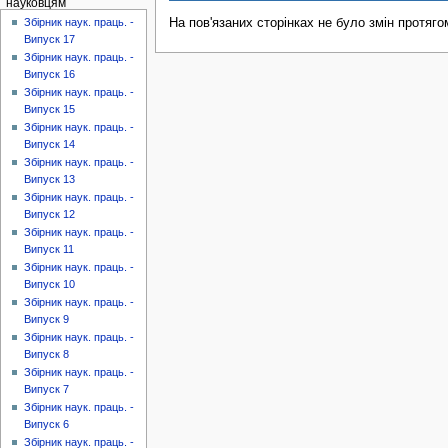
науковцям
На пов'язаних сторінках не було змін протяго
Збірник наук. праць. -
Випуск 17
Збірник наук. праць. -
Випуск 16
Збірник наук. праць. -
Випуск 15
Збірник наук. праць. -
Випуск 14
Збірник наук. праць. -
Випуск 13
Збірник наук. праць. -
Випуск 12
Збірник наук. праць. -
Випуск 11
Збірник наук. праць. -
Випуск 10
Збірник наук. праць. -
Випуск 9
Збірник наук. праць. -
Випуск 8
Збірник наук. праць. -
Випуск 7
Збірник наук. праць. -
Випуск 6
Збірник наук. праць. -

******************************

TASK DESCRIPTION: From the first line to the last, output the records exactly without pictures.

REPLY:
науковцям
На пов'язаних сторінках не було змін протяго
Збірник наук. праць. -
Випуск 17
Збірник наук. праць. -
Випуск 16
Збірник наук. праць. -
Випуск 15
Збірник наук. праць. -
Випуск 14
Збірник наук. праць. -
Випуск 13
Збірник наук. праць. -
Випуск 12
Збірник наук. праць. -
Випуск 11
Збірник наук. праць. -
Випуск 10
Збірник наук. праць. -
Випуск 9
Збірник наук. праць. -
Випуск 8
Збірник наук. праць. -
Випуск 7
Збірник наук. праць. -
Випуск 6
Збірник наук. праць. -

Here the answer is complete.